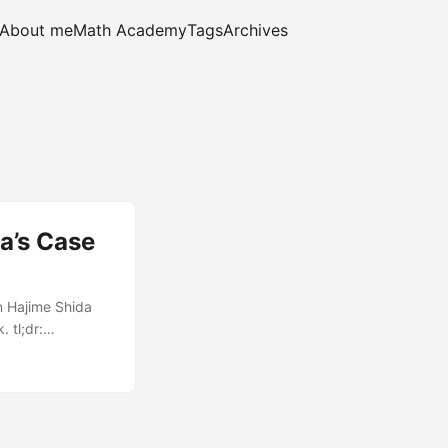
About me
Math Academy
Tags
Archives
a’s Case
n Hajime Shida
 tl;dr:
 Japanese mystery
decided to use my
 and eleven
Bookshop Biblia’s
ring a demure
------------------------------------------------------------
**Problem**. Write the records above out again exactly, but not the pictures.

**Exercise response**.
About me
Math Academy
Tags
Archives
a’s Case
n Hajime Shida
 tl;dr:
 Japanese mystery
decided to use my
 and eleven
Bookshop Biblia’s
ring a demure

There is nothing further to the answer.